Two months ago, nearly all of the Australian crypto community was up in flames in the wake of the new law that is supposed to be implemented on January 1st, 2020.
The law would prevent any and all types of cash payments above AUD 10,000 without a cheque or a third party interference for due diligence and overview. Basically what the government wanted to implement was an even more centralised payment system in the country that would prevent pretty much any payment to go through without the government’s knowledge.
This naturally concerned the local crypto community, since the blockchain is basically based on that value alone, to be as decentralised as possible. Therefore there was some angst that the next target from the government would be restrictions on crypto transactions.
Thankfully though, the National Treasury’s announcement said that there would be some exclusions from the law, including digital currencies.
Why were cryptocurrencies excluded?
The memorandum that was released by the treasury says that cryptocurrencies represent only a small fraction of the Australian economy and the number of payments. Therefore it didn’t deem it absolutely necessary to place any kind of restrictions due to the risk of hurting the growing industry.
Naturally, though, this was done simply because cryptos are only transacted through digital platforms, making it easier for the government to track them regardless if there is a cash cap or not.
Will the cash cap be beneficial for crypto?
Quoting Mark Belsey of Playamo Australia:
“Most of the crypto transactions that occur within the country have something to do with the gaming industry more or less. Judging by the fact that Australia has one of the largest population percentages that gamble on a daily basis, it’s easy to understand why some would switch to cryptocurrencies.”
Now though, as the cash payment will be receiving a cap of some sorts, it’s possible to have citizens deposit on these gaming platforms through cryptocurrencies and cash them out through third party payment providers or in cryptocurrencies once again.
Belsey also added:
“Every licensed company in Australia is aware of this possibility and would cooperate with the local authorities to prevent any type of money laundering cases occurring on gaming websites.”

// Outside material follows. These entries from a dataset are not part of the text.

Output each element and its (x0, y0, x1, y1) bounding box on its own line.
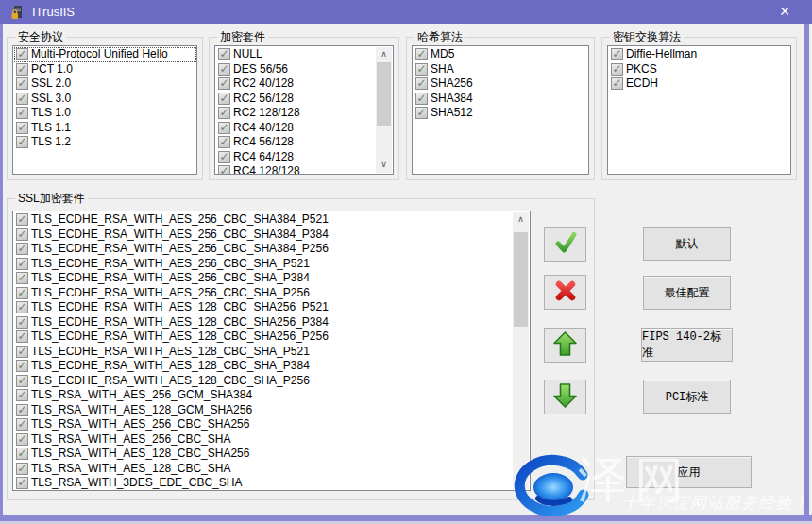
remove-button[interactable] (544, 275, 586, 310)
scroll-down-icon[interactable]: ∨ (376, 158, 392, 173)
scroll-up-icon[interactable]: ∧ (513, 212, 529, 228)
checkbox-icon[interactable]: ✓ (16, 433, 28, 446)
checkbox-icon[interactable]: ✓ (16, 77, 28, 90)
key-exchange-list[interactable]: ✓Diffie-Hellman✓PKCS✓ECDH (607, 45, 791, 175)
checkbox-icon[interactable]: ✓ (16, 375, 28, 387)
checkbox-icon[interactable]: ✓ (218, 77, 230, 90)
confirm-button[interactable] (544, 227, 586, 262)
checkbox-list-item[interactable]: ✓TLS_RSA_WITH_3DES_EDE_CBC_SHA (14, 476, 530, 491)
checkbox-list-item[interactable]: ✓RC4 40/128 (216, 121, 393, 136)
checkbox-list-item[interactable]: ✓RC2 56/128 (216, 92, 393, 107)
move-up-button[interactable] (544, 328, 586, 363)
checkbox-list-item[interactable]: ✓TLS 1.1 (14, 121, 196, 136)
checkbox-list-item[interactable]: ✓TLS_ECDHE_RSA_WITH_AES_128_CBC_SHA_P256 (14, 374, 530, 389)
checkbox-icon[interactable]: ✓ (611, 77, 623, 90)
checkbox-list-item[interactable]: ✓TLS_ECDHE_RSA_WITH_AES_256_CBC_SHA384_P… (14, 228, 530, 243)
checkbox-icon[interactable]: ✓ (415, 63, 428, 76)
scroll-down-icon[interactable]: ∨ (513, 474, 529, 489)
checkbox-list-item[interactable]: ✓RC2 40/128 (216, 76, 393, 92)
default-button[interactable]: 默认 (643, 227, 731, 261)
vertical-scrollbar[interactable]: ∧ ∨ (376, 47, 392, 173)
fips-standard-button[interactable]: FIPS 140-2标准 (641, 328, 733, 362)
checkbox-list-item[interactable]: ✓TLS_ECDHE_RSA_WITH_AES_256_CBC_SHA_P256 (14, 286, 530, 301)
checkbox-list-item[interactable]: ✓RC4 128/128 (216, 164, 393, 175)
checkbox-icon[interactable]: ✓ (16, 330, 28, 343)
checkbox-icon[interactable]: ✓ (16, 346, 28, 358)
checkbox-icon[interactable]: ✓ (16, 418, 28, 431)
checkbox-list-item[interactable]: ✓TLS_RSA_WITH_AES_256_CBC_SHA256 (14, 417, 530, 432)
scroll-up-icon[interactable]: ∧ (376, 47, 392, 62)
checkbox-icon[interactable]: ✓ (415, 93, 428, 105)
checkbox-list-item[interactable]: ✓TLS_ECDHE_RSA_WITH_AES_256_CBC_SHA384_P… (14, 212, 530, 228)
checkbox-list-item[interactable]: ✓TLS 1.0 (14, 106, 196, 121)
checkbox-list-item[interactable]: ✓RC4 56/128 (216, 135, 393, 150)
checkbox-icon[interactable]: ✓ (218, 136, 230, 148)
checkbox-list-item[interactable]: ✓NULL (216, 47, 393, 62)
checkbox-icon[interactable]: ✓ (16, 389, 28, 401)
checkbox-icon[interactable]: ✓ (415, 77, 428, 90)
checkbox-icon[interactable]: ✓ (218, 165, 230, 175)
scrollbar-thumb[interactable] (514, 232, 528, 327)
checkbox-icon[interactable]: ✓ (16, 360, 28, 372)
checkbox-list-item[interactable]: ✓SHA256 (414, 76, 588, 92)
checkbox-list-item[interactable]: ✓TLS_ECDHE_RSA_WITH_AES_256_CBC_SHA_P521 (14, 257, 530, 272)
pci-standard-button[interactable]: PCI标准 (643, 380, 731, 414)
checkbox-list-item[interactable]: ✓RC4 64/128 (216, 150, 393, 165)
checkbox-icon[interactable]: ✓ (218, 151, 230, 163)
checkbox-icon[interactable]: ✓ (218, 122, 230, 134)
vertical-scrollbar[interactable]: ∧ ∨ (513, 212, 529, 489)
ssl-cipher-suites-list[interactable]: ∧ ∨ ✓TLS_ECDHE_RSA_WITH_AES_256_CBC_SHA3… (12, 211, 531, 491)
checkbox-list-item[interactable]: ✓TLS_ECDHE_RSA_WITH_AES_256_CBC_SHA384_P… (14, 242, 530, 257)
checkbox-list-item[interactable]: ✓TLS_RSA_WITH_AES_128_CBC_SHA256 (14, 447, 530, 462)
checkbox-icon[interactable]: ✓ (611, 48, 623, 60)
checkbox-list-item[interactable]: ✓TLS_ECDHE_RSA_WITH_AES_128_CBC_SHA_P384 (14, 359, 530, 374)
checkbox-list-item[interactable]: ✓TLS_ECDHE_RSA_WITH_AES_128_CBC_SHA256_P… (14, 330, 530, 345)
checkbox-list-item[interactable]: ✓SSL 2.0 (14, 76, 196, 92)
checkbox-icon[interactable]: ✓ (218, 93, 230, 105)
checkbox-icon[interactable]: ✓ (415, 48, 428, 60)
checkbox-list-item[interactable]: ✓Diffie-Hellman (609, 47, 790, 62)
checkbox-list-item[interactable]: ✓TLS_ECDHE_RSA_WITH_AES_128_CBC_SHA256_P… (14, 315, 530, 330)
checkbox-list-item[interactable]: ✓SHA384 (414, 92, 588, 107)
checkbox-list-item[interactable]: ✓PKCS (609, 62, 790, 77)
checkbox-icon[interactable]: ✓ (16, 477, 28, 489)
checkbox-list-item[interactable]: ✓Multi-Protocol Unified Hello (14, 47, 196, 62)
move-down-button[interactable] (544, 380, 586, 414)
apply-button[interactable]: 应用 (626, 456, 752, 488)
checkbox-list-item[interactable]: ✓TLS_RSA_WITH_AES_128_CBC_SHA (14, 462, 530, 477)
checkbox-icon[interactable]: ✓ (16, 228, 28, 241)
checkbox-list-item[interactable]: ✓SHA512 (414, 106, 588, 121)
checkbox-icon[interactable]: ✓ (16, 448, 28, 460)
checkbox-icon[interactable]: ✓ (16, 316, 28, 329)
checkbox-icon[interactable]: ✓ (16, 48, 28, 60)
checkbox-list-item[interactable]: ✓TLS_RSA_WITH_AES_256_GCM_SHA384 (14, 388, 530, 403)
best-config-button[interactable]: 最佳配置 (643, 276, 731, 310)
checkbox-list-item[interactable]: ✓TLS_RSA_WITH_AES_256_CBC_SHA (14, 432, 530, 448)
checkbox-icon[interactable]: ✓ (16, 213, 28, 226)
checkbox-icon[interactable]: ✓ (16, 122, 28, 134)
checkbox-icon[interactable]: ✓ (16, 63, 28, 76)
scrollbar-thumb[interactable] (377, 62, 391, 126)
checkbox-icon[interactable]: ✓ (16, 243, 28, 255)
cipher-suites-list[interactable]: ∧ ∨ ✓NULL✓DES 56/56✓RC2 40/128✓RC2 56/12… (214, 45, 394, 175)
checkbox-icon[interactable]: ✓ (218, 107, 230, 119)
hash-algorithms-list[interactable]: ✓MD5✓SHA✓SHA256✓SHA384✓SHA512 (412, 45, 589, 175)
security-protocols-list[interactable]: ✓Multi-Protocol Unified Hello✓PCT 1.0✓SS… (12, 45, 197, 175)
checkbox-icon[interactable]: ✓ (218, 48, 230, 60)
checkbox-icon[interactable]: ✓ (16, 404, 28, 416)
checkbox-list-item[interactable]: ✓MD5 (414, 47, 588, 62)
checkbox-icon[interactable]: ✓ (16, 258, 28, 270)
checkbox-list-item[interactable]: ✓TLS_RSA_WITH_AES_128_GCM_SHA256 (14, 403, 530, 418)
checkbox-list-item[interactable]: ✓TLS_ECDHE_RSA_WITH_AES_128_CBC_SHA_P521 (14, 345, 530, 360)
checkbox-icon[interactable]: ✓ (16, 301, 28, 313)
checkbox-list-item[interactable]: ✓RC2 128/128 (216, 106, 393, 121)
checkbox-list-item[interactable]: ✓TLS 1.2 (14, 135, 196, 150)
checkbox-icon[interactable]: ✓ (16, 272, 28, 284)
checkbox-list-item[interactable]: ✓ECDH (609, 76, 790, 92)
close-button[interactable]: ✕ (765, 0, 804, 24)
checkbox-list-item[interactable]: ✓SSL 3.0 (14, 92, 196, 107)
checkbox-icon[interactable]: ✓ (16, 107, 28, 119)
checkbox-list-item[interactable]: ✓TLS_ECDHE_RSA_WITH_AES_256_CBC_SHA_P384 (14, 271, 530, 286)
checkbox-icon[interactable]: ✓ (415, 107, 428, 119)
checkbox-list-item[interactable]: ✓DES 56/56 (216, 62, 393, 77)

However, the attempt to do so by many Australians is sure to have some kind of effect on the crypto market as potentially thousands of large investors will be piling in.
No matter how we look at it, that small percentage of the Australian economy that crypto occupy could expand to new proportions, ultimately forcing the government to re-think their decision.

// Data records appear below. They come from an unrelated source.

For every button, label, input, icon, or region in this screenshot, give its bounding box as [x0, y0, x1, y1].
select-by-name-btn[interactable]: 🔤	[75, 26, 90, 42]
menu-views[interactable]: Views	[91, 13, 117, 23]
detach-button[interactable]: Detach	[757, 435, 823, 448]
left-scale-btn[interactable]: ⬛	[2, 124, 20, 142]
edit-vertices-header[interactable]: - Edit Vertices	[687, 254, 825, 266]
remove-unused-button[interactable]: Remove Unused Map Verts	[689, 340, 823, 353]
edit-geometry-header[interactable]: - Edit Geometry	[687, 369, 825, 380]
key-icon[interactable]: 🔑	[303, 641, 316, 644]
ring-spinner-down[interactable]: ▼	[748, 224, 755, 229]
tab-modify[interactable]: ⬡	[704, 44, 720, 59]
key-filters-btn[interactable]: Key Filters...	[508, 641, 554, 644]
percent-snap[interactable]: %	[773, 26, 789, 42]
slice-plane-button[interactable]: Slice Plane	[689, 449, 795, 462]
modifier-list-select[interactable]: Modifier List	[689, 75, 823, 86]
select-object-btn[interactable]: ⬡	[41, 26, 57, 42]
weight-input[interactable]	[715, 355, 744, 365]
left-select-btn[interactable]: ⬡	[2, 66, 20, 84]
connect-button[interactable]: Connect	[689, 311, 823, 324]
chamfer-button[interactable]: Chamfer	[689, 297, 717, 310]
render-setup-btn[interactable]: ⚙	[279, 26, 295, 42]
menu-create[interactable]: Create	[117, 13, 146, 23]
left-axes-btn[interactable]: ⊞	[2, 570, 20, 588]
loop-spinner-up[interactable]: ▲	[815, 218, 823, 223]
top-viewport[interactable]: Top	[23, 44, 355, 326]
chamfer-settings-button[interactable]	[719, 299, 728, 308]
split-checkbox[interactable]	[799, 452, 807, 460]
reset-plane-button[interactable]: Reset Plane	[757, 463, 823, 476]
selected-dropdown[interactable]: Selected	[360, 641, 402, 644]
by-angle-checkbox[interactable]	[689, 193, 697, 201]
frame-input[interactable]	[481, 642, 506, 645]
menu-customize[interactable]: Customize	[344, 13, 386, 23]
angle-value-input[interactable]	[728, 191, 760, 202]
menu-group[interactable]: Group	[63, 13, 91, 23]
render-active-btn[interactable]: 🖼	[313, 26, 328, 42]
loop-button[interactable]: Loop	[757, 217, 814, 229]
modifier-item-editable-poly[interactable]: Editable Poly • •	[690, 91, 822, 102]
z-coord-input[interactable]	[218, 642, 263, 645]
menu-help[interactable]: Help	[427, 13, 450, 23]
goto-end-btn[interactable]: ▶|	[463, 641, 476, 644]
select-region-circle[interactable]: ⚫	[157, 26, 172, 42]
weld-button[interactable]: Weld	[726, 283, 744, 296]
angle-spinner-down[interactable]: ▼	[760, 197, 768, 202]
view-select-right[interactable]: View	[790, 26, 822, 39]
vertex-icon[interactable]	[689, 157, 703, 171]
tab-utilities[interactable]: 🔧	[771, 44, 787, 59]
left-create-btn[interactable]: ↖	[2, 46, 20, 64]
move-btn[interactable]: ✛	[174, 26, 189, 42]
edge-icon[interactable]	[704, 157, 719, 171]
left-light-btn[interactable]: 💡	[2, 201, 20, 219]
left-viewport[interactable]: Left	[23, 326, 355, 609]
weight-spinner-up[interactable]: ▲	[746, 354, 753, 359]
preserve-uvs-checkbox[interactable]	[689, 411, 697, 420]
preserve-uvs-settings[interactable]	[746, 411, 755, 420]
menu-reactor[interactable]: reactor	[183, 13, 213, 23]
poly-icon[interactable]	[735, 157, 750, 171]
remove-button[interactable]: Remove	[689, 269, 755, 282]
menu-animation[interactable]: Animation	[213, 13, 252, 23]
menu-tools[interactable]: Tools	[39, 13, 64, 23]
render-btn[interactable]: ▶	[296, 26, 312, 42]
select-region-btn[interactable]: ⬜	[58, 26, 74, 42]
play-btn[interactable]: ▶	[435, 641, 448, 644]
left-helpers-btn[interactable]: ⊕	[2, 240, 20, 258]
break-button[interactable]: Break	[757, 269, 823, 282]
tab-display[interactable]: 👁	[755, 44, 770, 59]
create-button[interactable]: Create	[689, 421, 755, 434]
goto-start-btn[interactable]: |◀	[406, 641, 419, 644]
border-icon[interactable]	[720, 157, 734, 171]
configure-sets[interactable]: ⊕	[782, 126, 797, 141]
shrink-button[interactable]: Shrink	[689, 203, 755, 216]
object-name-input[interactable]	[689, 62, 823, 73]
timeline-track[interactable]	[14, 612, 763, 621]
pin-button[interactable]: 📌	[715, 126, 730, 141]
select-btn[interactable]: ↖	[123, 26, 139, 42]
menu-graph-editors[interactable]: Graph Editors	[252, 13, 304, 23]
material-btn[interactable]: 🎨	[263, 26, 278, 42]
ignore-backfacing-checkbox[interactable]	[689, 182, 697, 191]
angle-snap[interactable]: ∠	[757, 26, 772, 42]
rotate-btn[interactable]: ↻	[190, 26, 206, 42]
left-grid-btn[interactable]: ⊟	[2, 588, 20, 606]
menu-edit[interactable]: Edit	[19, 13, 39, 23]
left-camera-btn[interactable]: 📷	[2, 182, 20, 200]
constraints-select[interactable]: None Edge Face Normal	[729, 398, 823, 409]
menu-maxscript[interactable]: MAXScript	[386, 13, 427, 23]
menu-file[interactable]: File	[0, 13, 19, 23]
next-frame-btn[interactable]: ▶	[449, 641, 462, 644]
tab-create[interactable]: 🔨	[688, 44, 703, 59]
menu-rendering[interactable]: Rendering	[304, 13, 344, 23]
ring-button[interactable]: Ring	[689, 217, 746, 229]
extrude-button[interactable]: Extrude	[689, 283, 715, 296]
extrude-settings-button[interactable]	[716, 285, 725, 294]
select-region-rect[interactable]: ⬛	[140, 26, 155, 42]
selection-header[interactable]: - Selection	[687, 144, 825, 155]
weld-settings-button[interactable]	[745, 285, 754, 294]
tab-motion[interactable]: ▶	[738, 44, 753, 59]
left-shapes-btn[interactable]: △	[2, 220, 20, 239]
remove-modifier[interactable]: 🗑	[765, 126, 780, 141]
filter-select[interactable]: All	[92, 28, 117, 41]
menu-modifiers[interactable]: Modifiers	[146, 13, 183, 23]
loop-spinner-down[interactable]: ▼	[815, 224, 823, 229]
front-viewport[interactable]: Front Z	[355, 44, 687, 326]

What would happen if cryptocurrencies are included in the law?
As already mentioned the bill passed for banning cash payments above AUD 10,000 without the intervention of any third party companies such as banks that can provide a check and payment providers that can confirm the transaction’s legitimacy.
AUD 10,000 (USD 6,900) isn’t even equivalent to 1 BTC at current market price, which would naturally hinder the development of the crypto market in Australia.
However, at the moment of the exclusion, cryptocurencies seem to have landed on the good side of Australian lawmakers as the memorandum clearly states support and interest in blockchain.